Start of EXTRACTED ENTRIES
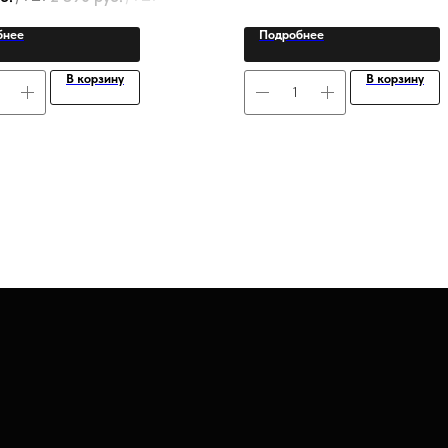
бнее
Подробнее
В корзину
В корзину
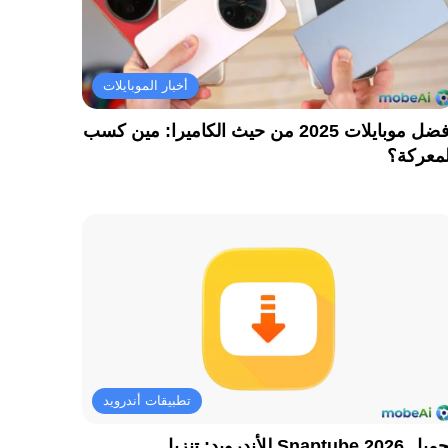
أخبار الموبايلات
أفضل موبايلات 2025 من حيث الكاميرا: مين كسب
لمعركة؟
تطبيقات أندرويد
تحميل Snaptube 2026 للأندرويد: تنزيل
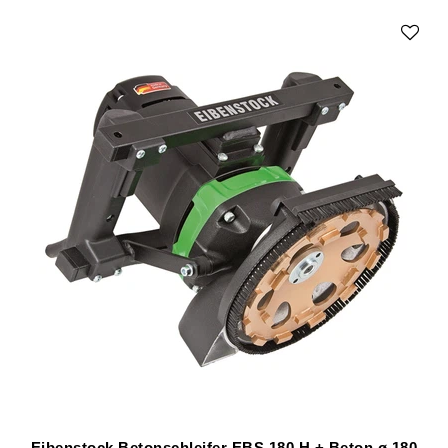
Eibenstock Betonschleifer EBS 180 H + Beton ø 180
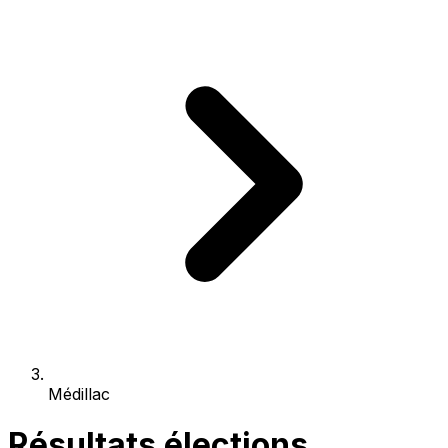
Médillac
Résultats élections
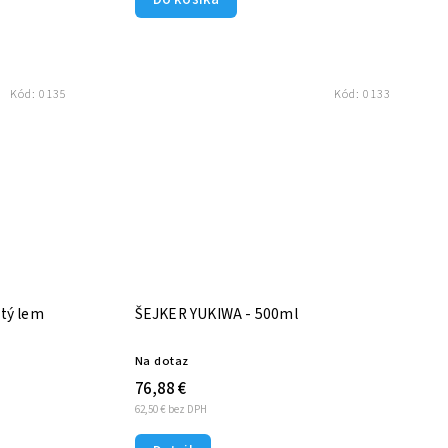
Kód:
0135
Kód:
0133
tý lem
ŠEJKER YUKIWA - 500ml
Na dotaz
76,88 €
62,50 € bez DPH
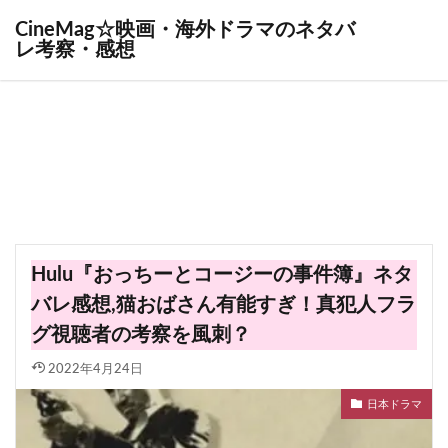
CineMag☆映画・海外ドラマのネタバ
レ考察・感想
Hulu『おっちーとコージーの事件簿』ネタ
バレ感想,猫おばさん有能すぎ！真犯人フラ
グ視聴者の考察を風刺？
2022年4月24日
日本ドラマ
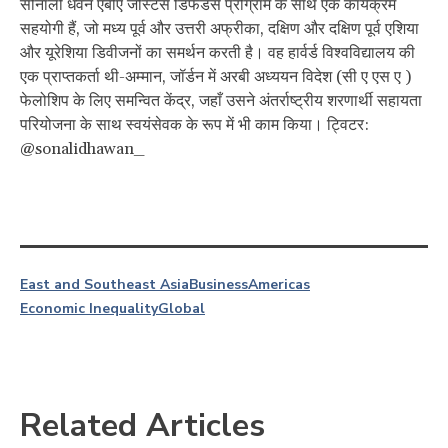
सोनाली धवन एबीए जस्टिस डिफेंडर्स प्रोग्राम के साथ एक कार्यक्रम
सहयोगी हैं, जो मध्य पूर्व और उत्तरी अफ्रीका, दक्षिण और दक्षिण पूर्व एशिया
और यूरेशिया डिवीजनों का समर्थन करती है। वह हार्वर्ड विश्वविद्यालय की
एक प्राप्तकर्ता थी-अम्मान, जॉर्डन में अरबी अध्ययन विदेश (सी ए एस ए )
फेलोशिप के लिए समन्वित केंद्र, जहाँ उसने अंतर्राष्ट्रीय शरणार्थी सहायता
परियोजना के साथ स्वयंसेवक के रूप में भी काम किया। ट्विटर:
@sonalidhawan_
East and Southeast Asia
Business
Americas
Economic Inequality
Global
Related Articles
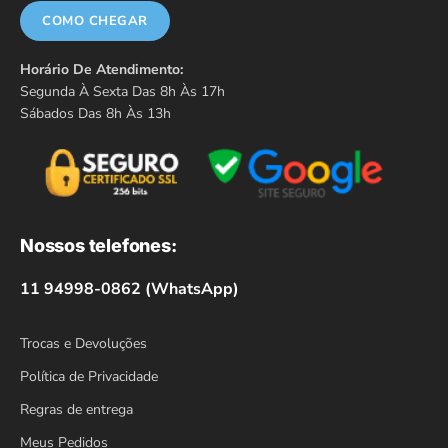
COMO CHEGAR
Horário De Atendimento:
Segunda À Sexta Das 8h Às 17h
Sábados Das 8h Às 13h
Nossos telefones:
11 94998-0862 (WhatsApp)
Trocas e Devoluções
Política de Privacidade
Regras de entrega
Meus Pedidos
End of EXTRACTED ENTRIES
Restate word for word each line of the data from the one with "Sábados Das 8h Às 13h" to the last, keeping both ends.

Sábados Das 8h Às 13h
Nossos telefones:
11 94998-0862 (WhatsApp)
Trocas e Devoluções
Política de Privacidade
Regras de entrega
Meus Pedidos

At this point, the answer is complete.